WHAT YOU WILL DO:
From the data below, retype exactly the lines starting with the one that contains "Mammoth 850-serie elektrisch gereedschap" and ending with the one that contains "Eliet Blazers en Zuigers", both included.

Collected data
>>>

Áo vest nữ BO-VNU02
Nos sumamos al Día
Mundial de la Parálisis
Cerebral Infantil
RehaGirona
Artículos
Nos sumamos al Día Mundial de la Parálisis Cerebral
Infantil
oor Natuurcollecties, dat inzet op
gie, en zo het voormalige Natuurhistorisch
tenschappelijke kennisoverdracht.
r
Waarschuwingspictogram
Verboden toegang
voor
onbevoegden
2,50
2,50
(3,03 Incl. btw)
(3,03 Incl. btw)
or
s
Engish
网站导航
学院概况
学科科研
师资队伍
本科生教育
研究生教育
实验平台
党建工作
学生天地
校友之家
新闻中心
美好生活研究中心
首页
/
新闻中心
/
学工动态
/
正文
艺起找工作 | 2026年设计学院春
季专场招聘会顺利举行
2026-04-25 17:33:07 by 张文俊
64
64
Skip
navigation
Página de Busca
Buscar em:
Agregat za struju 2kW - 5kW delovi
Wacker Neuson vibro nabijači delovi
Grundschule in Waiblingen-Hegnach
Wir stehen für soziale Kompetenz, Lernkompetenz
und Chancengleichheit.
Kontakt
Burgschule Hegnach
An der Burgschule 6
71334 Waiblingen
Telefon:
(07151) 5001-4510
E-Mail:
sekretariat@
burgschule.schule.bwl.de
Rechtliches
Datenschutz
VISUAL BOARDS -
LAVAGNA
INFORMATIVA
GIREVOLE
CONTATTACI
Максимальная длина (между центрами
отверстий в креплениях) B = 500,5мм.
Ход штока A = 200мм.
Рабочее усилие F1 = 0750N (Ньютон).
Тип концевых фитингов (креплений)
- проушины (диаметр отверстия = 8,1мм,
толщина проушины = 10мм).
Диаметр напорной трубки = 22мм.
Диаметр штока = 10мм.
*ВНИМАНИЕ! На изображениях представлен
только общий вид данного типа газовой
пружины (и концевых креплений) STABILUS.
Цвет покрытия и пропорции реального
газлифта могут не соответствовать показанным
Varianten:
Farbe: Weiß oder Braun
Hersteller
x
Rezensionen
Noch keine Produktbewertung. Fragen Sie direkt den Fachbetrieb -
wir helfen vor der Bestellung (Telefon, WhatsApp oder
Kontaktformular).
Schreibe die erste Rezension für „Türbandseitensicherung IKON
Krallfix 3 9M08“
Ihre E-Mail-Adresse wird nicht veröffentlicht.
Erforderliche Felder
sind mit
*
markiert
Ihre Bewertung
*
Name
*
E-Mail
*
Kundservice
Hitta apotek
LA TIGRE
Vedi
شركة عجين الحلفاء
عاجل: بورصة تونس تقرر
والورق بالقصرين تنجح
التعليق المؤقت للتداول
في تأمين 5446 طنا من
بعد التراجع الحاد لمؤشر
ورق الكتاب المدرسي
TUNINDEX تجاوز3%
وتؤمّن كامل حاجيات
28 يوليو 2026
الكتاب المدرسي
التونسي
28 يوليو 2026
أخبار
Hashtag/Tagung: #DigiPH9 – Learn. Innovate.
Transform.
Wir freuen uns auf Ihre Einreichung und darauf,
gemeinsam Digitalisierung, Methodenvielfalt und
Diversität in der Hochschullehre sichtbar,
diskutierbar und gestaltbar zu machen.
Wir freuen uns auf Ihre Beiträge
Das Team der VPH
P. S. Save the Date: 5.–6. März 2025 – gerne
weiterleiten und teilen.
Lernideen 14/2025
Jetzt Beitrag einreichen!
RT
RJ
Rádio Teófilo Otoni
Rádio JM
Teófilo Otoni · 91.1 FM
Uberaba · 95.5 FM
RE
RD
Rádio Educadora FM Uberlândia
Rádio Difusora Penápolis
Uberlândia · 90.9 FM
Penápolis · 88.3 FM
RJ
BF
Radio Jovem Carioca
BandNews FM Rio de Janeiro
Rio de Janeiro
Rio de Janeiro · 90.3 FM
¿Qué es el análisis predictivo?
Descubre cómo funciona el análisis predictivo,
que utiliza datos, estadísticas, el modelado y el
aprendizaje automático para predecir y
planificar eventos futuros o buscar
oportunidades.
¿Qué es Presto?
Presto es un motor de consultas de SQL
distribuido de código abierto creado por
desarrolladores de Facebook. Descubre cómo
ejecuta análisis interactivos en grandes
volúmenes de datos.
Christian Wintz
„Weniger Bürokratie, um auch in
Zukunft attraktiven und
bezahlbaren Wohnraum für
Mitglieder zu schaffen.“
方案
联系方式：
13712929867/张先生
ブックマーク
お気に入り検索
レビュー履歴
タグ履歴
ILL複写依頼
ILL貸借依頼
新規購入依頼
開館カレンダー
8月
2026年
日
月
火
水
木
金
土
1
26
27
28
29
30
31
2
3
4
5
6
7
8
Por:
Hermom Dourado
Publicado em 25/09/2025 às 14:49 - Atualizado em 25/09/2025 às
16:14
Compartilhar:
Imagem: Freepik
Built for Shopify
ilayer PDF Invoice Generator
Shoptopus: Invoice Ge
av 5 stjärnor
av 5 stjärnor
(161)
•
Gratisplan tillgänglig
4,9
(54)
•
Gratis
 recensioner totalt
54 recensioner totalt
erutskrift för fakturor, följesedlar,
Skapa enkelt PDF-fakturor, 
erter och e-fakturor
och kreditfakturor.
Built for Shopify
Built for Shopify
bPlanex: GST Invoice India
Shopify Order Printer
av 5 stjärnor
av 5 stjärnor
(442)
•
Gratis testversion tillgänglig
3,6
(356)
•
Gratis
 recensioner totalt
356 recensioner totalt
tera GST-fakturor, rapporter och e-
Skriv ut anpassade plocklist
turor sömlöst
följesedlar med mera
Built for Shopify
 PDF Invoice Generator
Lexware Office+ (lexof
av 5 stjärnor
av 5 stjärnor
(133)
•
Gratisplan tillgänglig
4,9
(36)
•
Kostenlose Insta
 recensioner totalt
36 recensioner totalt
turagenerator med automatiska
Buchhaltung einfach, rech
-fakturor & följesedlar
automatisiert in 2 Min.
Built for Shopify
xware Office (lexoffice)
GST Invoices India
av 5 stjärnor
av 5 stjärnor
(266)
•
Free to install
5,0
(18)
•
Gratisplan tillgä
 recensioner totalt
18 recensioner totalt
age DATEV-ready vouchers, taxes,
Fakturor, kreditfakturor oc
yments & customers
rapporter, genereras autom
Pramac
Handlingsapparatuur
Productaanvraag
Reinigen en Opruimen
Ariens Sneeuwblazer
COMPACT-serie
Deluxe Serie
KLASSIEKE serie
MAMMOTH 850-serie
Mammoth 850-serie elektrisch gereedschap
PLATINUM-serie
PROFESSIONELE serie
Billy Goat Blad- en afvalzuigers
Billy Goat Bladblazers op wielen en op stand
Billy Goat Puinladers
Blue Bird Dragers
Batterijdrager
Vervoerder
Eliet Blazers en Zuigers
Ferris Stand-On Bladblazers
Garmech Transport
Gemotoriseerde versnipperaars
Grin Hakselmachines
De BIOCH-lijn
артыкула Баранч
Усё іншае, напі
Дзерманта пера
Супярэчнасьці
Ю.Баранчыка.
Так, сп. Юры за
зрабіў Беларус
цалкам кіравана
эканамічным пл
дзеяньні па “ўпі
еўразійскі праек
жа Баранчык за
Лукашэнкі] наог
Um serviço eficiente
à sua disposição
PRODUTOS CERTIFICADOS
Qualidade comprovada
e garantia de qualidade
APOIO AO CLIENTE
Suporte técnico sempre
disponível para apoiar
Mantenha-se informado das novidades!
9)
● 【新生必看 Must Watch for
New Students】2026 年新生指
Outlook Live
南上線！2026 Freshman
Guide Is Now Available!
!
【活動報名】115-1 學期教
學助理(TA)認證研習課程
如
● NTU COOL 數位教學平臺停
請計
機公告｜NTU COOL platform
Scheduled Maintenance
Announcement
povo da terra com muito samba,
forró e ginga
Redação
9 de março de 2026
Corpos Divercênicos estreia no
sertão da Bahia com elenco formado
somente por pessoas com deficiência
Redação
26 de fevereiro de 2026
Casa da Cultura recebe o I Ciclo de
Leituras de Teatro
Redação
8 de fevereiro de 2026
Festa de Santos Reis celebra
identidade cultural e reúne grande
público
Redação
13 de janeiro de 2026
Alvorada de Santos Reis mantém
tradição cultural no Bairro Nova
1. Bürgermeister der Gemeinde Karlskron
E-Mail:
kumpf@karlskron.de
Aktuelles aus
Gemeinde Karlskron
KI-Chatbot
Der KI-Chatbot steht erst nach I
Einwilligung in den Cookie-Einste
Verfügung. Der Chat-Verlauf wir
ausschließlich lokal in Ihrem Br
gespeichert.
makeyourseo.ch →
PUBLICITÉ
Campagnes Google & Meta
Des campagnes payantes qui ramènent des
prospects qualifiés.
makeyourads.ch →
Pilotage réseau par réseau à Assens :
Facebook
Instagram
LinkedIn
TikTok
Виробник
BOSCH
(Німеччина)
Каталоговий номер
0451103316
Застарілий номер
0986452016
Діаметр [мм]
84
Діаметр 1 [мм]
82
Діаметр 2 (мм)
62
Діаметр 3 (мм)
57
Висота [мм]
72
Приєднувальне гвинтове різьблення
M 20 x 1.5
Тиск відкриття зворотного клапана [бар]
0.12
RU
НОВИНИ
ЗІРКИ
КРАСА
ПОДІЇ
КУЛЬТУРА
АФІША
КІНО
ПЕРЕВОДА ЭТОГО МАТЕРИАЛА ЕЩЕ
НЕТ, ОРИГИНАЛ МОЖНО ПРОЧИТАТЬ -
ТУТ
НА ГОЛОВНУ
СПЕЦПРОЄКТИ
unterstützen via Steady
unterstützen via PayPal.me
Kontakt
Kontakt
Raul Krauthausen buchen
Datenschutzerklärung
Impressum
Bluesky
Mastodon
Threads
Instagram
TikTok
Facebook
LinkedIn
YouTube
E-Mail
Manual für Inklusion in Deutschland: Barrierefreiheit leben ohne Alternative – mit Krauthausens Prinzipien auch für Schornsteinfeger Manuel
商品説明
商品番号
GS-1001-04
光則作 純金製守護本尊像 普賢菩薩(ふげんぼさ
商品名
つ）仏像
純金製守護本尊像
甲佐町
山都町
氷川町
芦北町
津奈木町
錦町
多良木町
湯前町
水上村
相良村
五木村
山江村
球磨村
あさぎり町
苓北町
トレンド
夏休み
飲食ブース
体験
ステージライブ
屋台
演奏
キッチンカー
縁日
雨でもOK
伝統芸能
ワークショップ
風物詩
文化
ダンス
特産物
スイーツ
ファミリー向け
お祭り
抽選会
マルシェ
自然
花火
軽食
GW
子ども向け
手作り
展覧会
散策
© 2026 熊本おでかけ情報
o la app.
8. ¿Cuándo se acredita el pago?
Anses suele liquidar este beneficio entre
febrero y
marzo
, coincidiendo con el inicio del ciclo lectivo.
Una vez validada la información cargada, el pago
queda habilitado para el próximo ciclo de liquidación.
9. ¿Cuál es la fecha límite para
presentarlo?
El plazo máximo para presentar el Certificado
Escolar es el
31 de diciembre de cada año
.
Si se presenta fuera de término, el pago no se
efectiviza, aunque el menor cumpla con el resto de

<<<

ANSWER SPACE:
Mammoth 850-serie elektrisch gereedschap
PLATINUM-serie
PROFESSIONELE serie
Billy Goat Blad- en afvalzuigers
Billy Goat Bladblazers op wielen en op stand
Billy Goat Puinladers
Blue Bird Dragers
Batterijdrager
Vervoerder
Eliet Blazers en Zuigers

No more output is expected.